WORK INSTRUCTION » Only the number should be given: how many lines below contain "Quién".
◆ ◆ ◆
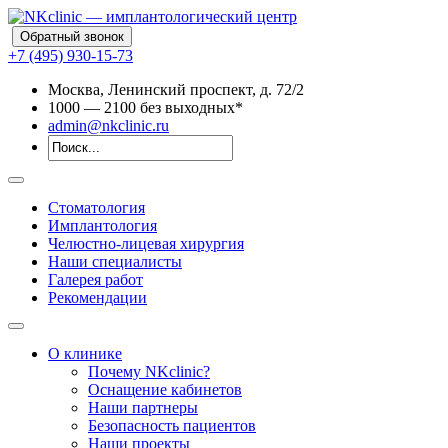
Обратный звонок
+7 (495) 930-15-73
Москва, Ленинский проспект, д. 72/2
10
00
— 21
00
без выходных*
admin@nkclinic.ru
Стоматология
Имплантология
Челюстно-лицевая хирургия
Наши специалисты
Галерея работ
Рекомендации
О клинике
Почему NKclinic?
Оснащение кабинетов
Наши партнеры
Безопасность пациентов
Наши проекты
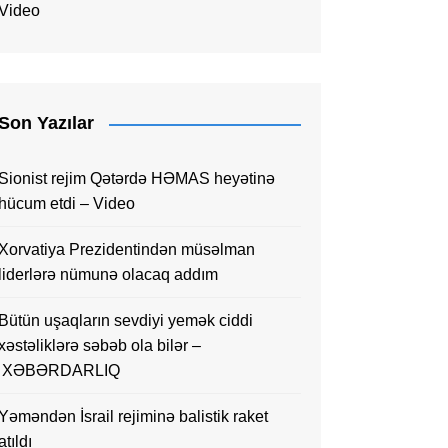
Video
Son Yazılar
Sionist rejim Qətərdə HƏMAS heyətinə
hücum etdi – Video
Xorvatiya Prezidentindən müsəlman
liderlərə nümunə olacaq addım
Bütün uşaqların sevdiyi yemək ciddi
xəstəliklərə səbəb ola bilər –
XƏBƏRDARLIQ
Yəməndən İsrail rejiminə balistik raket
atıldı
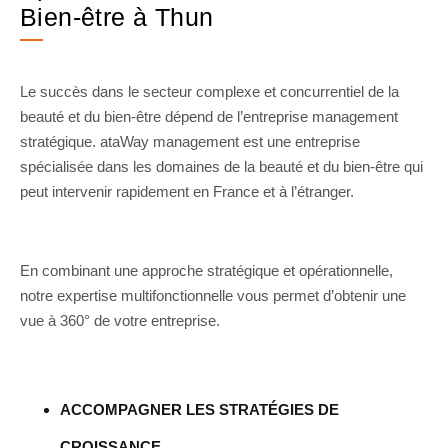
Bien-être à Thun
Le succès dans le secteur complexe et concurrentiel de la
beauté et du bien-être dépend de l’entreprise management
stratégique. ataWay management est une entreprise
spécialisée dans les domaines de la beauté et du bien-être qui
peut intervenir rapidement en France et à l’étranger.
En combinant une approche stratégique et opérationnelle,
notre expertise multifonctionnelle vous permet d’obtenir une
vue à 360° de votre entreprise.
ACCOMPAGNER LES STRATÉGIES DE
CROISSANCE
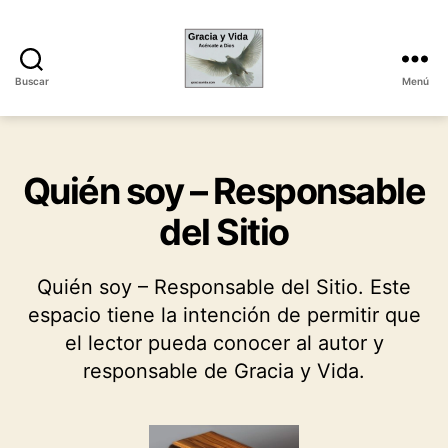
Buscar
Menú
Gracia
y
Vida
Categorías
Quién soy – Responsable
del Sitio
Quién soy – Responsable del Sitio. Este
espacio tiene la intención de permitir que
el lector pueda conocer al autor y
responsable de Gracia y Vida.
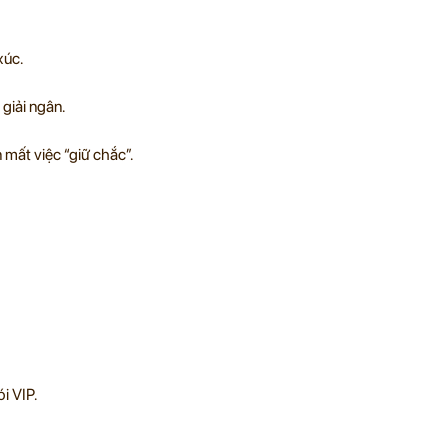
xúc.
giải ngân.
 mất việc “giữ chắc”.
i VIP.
◆ ◆ ◆
RESPONSE BELOW » 2